I have written two hash map implementations, one that stores Vertices and one that stores self implemented vectors of Edges. They are all fully functioning, however in my application they are quite slow and was hoping if anyone could point out how to improve their speed.
Vertex Hash Map
public class VertexHashMap
{
public double noofitems;
public Vertex[] data;
int resize;
public VertexHashMap(int initlen)
{
noofitems=0;
data=new Vertex[initlen];
this.resize = 67;
}
public void AddItem(Vertex value)
{
if ((noofitems/data.length) > 0.7)
{
resize();
}
int index=value.city % data.length;
boolean inserted = false;
int increment = 1;
do
{
if (data[index] == null) {
data[index]=value;
noofitems++;
inserted = true;
}
else {
index+= (increment<<4);
index = index % data.length;
}
} while (!inserted);
}
public Vertex GetValue(int key)
{
int index=key % data.length;
boolean found = false;
int increment = 1;
do
{
if (data[index].city == key)
return data[index];
else if (data[index] == null)
return null;
else {
index+= (increment<<4);
index = index % data.length;
}
} while (!found);
return null;
}
private void resize()
{
//long time = System.nanoTime();
Vertex[] newData = new Vertex[data.length * resize];
resize = 11;
for (Vertex oldMap1 : data) {
if (oldMap1 != null) {
int index = oldMap1.city % newData.length;
boolean inserted = false;
int increment = 1;
while (!inserted) {
if (newData[index] == null) {
newData[index] = oldMap1;
inserted = true;
} else {
index+= (increment<<4);
index = index % newData.length;
}
}
}
}
//System.out.println("Resizing hashmap took: " + ((System.nanoTime() - time)/1000000) + "ms");
data = newData;
}
public double getNumberOfItems()
{
return noofitems;
}
}
In my application, I call this method 215,000 times which takes (according to my timings) around 300ms.

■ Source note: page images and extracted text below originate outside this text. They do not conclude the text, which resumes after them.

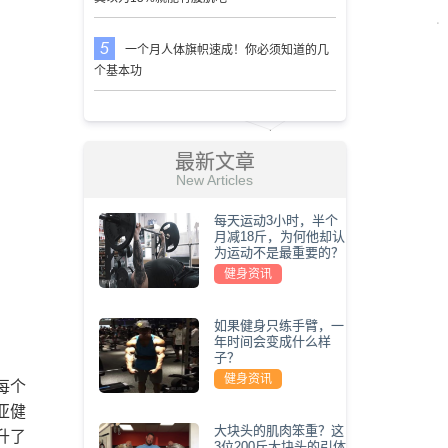
一个月人体旗帜速成！你必须知道的几
个基本功
最新文章
New Articles
每天运动3小时，半个
月减18斤，为何他却认
为运动不是最重要的？
健身资讯
如果健身只练手臂，一
年时间会变成什么样
子？
健身资讯
每个
亚健
大块头的肌肉笨重？这
升了
3位200斤大块头的引体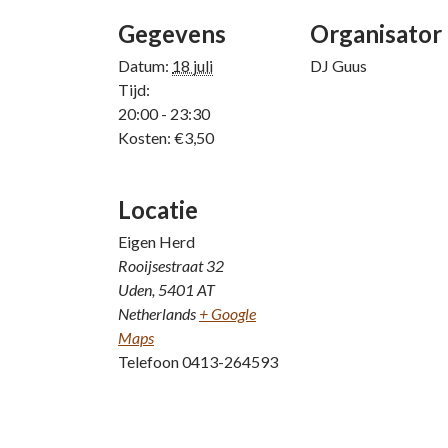
Gegevens
Organisator
Datum:
18 juli
DJ Guus
Tijd:
20:00 - 23:30
Kosten:
€3,50
Locatie
Eigen Herd
Rooijsestraat 32
Uden
,
5401 AT
Netherlands
+ Google
Maps
Telefoon
0413-264593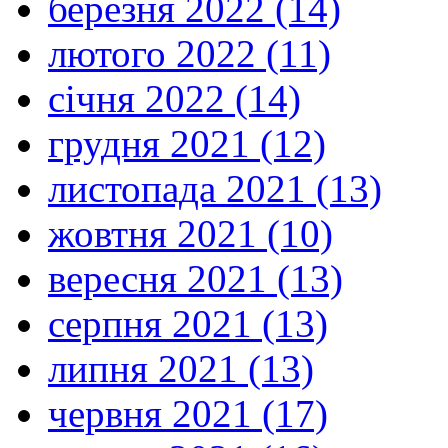
березня 2022 (14)
лютого 2022 (11)
січня 2022 (14)
грудня 2021 (12)
листопада 2021 (13)
жовтня 2021 (10)
вересня 2021 (13)
серпня 2021 (13)
липня 2021 (13)
червня 2021 (17)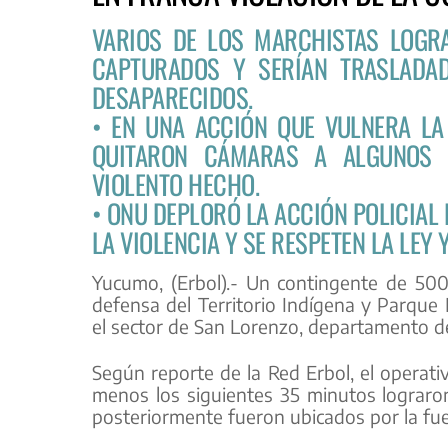
VARIOS DE LOS MARCHISTAS LOGR
CAPTURADOS Y SERÍAN TRASLADA
DESAPARECIDOS.
• EN UNA ACCIÓN QUE VULNERA LA
QUITARON CÁMARAS A ALGUNOS P
VIOLENTO HECHO.
• ONU DEPLORÓ LA ACCIÓN POLICIAL
LA VIOLENCIA Y SE RESPETEN LA LEY
Yucumo, (Erbol).- Un contingente de 500
defensa del Territorio Indígena y Parque 
el sector de San Lorenzo, departamento de
Según reporte de la Red Erbol, el operativ
menos los siguientes 35 minutos lograro
posteriormente fueron ubicados por la fue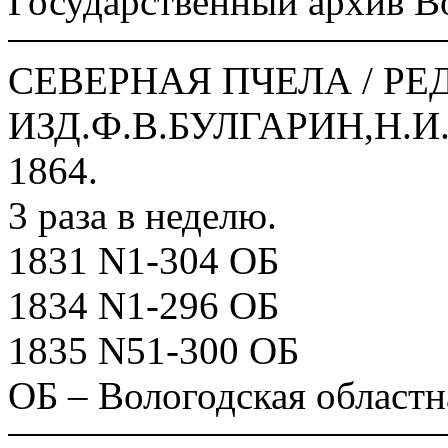
Государственный архив В
СЕВЕРНАЯ ПЧЕЛА / РЕД
ИЗД.Ф.В.БУЛГАРИН,Н.И.
1864.
3 раза в неделю.
1831 N1-304 ОБ
1834 N1-296 ОБ
1835 N51-300 ОБ
ОБ – Вологодская областн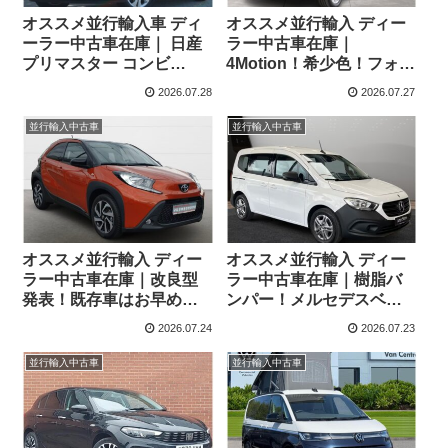
オススメ並行輸入車 ディ
オススメ並行輸入 ディー
ーラー中古車在庫｜ 日産
ラー中古車在庫｜
プリマスター コンビ
4Motion！希少色！フォル
Tekna 2.0 dCi170 L1 EDC
クスワーゲン T6.1 マルチ
2026.07.28
2026.07.27
8人乗り 左ハンドル
バン Generation Six SWB
2.0TDI 204PS 7人乗り
並行輸入中古車
並行輸入中古車
7DSG 左ハンドル
オススメ並行輸入 ディー
オススメ並行輸入 ディー
ラー中古車在庫｜改良型
ラー中古車在庫｜樹脂バ
発表！既存車はお早め
ンパー！メルセデスベン
に！豪華装備のコンパク
ツ シタン 110 PRO 7AT
2026.07.24
2026.07.23
ト！トヨタ アイゴX パル
左ハンドル
ス 1.0VVT-i CVT 左ハンド
並行輸入中古車
並行輸入中古車
ル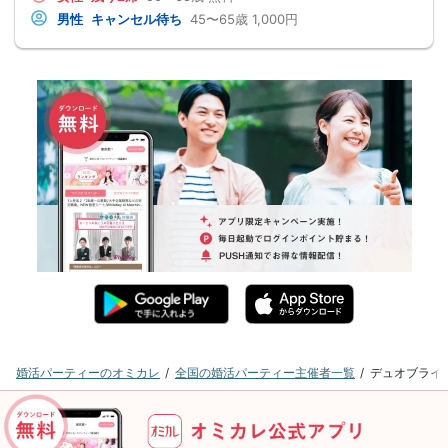
男性
キャンセル待ち
45〜65歳
1,000円
婚活パーティーのオミカレ
全国の婚活パーティー主催者一覧
デュオブライ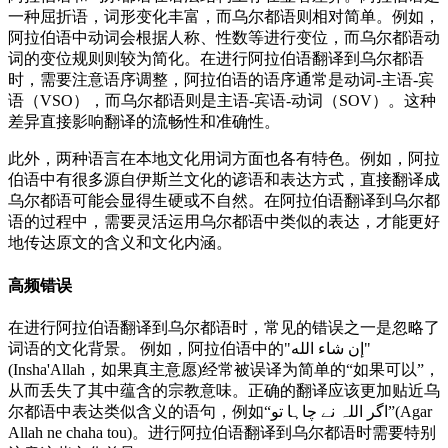
一种屈折语，词形变化丰富，而乌尔都语则相对简单。例如，
阿拉伯语中动词会根据人称、性数等进行变位，而乌尔都语动
词的变位规则则较为简化。在进行阿拉伯语翻译到乌尔都语
时，需要注意语序调整，阿拉伯语的语序通常是动词-主语-宾
语（VSO），而乌尔都语则是主语-宾语-动词（SOV）。这种
差异直接影响翻译的流畅性和准确性。
此外，两种语言在本地文化用词方面也各有特色。例如，阿拉
伯语中有很多源自伊斯兰文化的谚语和表达方式，直接翻译成
乌尔都语可能会显得生硬或不自然。在阿拉伯语翻译到乌尔都
语的过程中，需要灵活运用乌尔都语中类似的表达，才能更好
地传达原文的含义和文化内涵。
高频错误
在进行阿拉伯语翻译到乌尔都语时，常见的错误之一是忽略了
词语的文化背景。 例如，阿拉伯语中的"إن شاء الله"
(Insha'Allah，如果真主意愿)经常被误译为简单的“如果可以”，
从而丢失了其中蕴含的宗教意味。正确的翻译应该更加贴近乌
尔都语中表达类似含义的语句，例如“اگر اللہ نے چاہا تو”(Agar
Allah ne chaha tou)。进行阿拉伯语翻译到乌尔都语时需要特别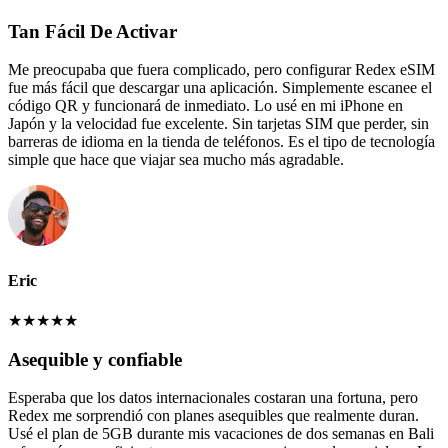
Tan Fácil De Activar
Me preocupaba que fuera complicado, pero configurar Redex eSIM
fue más fácil que descargar una aplicación. Simplemente escanee el
código QR y funcionará de inmediato. Lo usé en mi iPhone en
Japón y la velocidad fue excelente. Sin tarjetas SIM que perder, sin
barreras de idioma en la tienda de teléfonos. Es el tipo de tecnología
simple que hace que viajar sea mucho más agradable.
Eric
★
★
★
★
★
Asequible y confiable
Esperaba que los datos internacionales costaran una fortuna, pero
Redex me sorprendió con planes asequibles que realmente duran.
Usé el plan de 5GB durante mis vacaciones de dos semanas en Bali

public void AddVertex(final int vertexid, final int x, final int y)
{
allVertices.AddItem(new Vertex(vertexid, x, y));
}
Edge Hash Map
public class EdgeHashMap
{
private double noofitems, noitems;
public EdgeHashPair[] data;
int multiplier = 60;
public EdgeHashMap(int initlen)
{
noofitems=0;
noitems = 0;
data=new EdgeHashPair[initlen];
}
public void AddItem(Edge value)
{
if ((noofitems/data.length) > 0.7)
resize();
value.hashIndex=HashFunction(value.label);
int index = value.hashIndex % data.length;
int increment = 0;
boolean inserted = false;
do {
if (data[index] != null)
if (data[index].data.GetItem(0).label.compareTo(value.label) == 0) {
data[index].addItem(value);
inserted = true;
noitems++;
}
else {
increment+=1;
index+= (increment<<4);
index = index % data.length;
}
else {
data[index] = new EdgeHashPair();
data[index].addItem(value);
noofitems++;
inserted = true;
}
} while (!inserted);
}
private int HashFunction(String key)
{
//long time = System.nanoTime();
char[] t = key.toCharArray();
int a = 0;
for (int i=0; i<t.length; ++i)
a = ((a<<5) - a) + t[i];
//System.out.println("Hash Function took: " + ((System.nanoTime() - time)) + "ns");
return Math.abs(a);
}
public EdgeVector GetValue(String key)
{
int index=HashFunction(key);
int increment = 0;
index = index % data.length;
boolean found = false;
do
{
if (data[index] == null)
return null;
else if (data[index].data.GetItem(0).label.compareTo(key) == 0)
return data[index].data;
else {
increment+=1;
index+= (increment<<4);
index = index % data.length;
}
} while (!found);
return null;
}
private void resize()
{
//long time = System.nanoTime();
EdgeHashPair[] newMap = new EdgeHashPair[data.length * multiplier];
multiplier = 8;
for (EdgeHashPair oldMap1 : data)
{
if (oldMap1 != null) {
int index = oldMap1.data.GetItem(0).hashIndex;
int increment = 0;
index = index % newMap.length;
boolean inserted = false;
do {
if (newMap[index] == null) {
newMap[index] = oldMap1;
inserted = true;
}
else {
increment+=1;
index+= (increment<<4);
index = index % newMap.length;
}
} while (!inserted);
}
}
data = newMap;
//System.out.println("Edge Hashmap resizing took: " + ((System.nanoTime() - time)/1000000) +"ms");
}
In the application, I call this method around 260,000 times, however I only store around 110,000 Edge Vectors, as they each contain multiple Edges.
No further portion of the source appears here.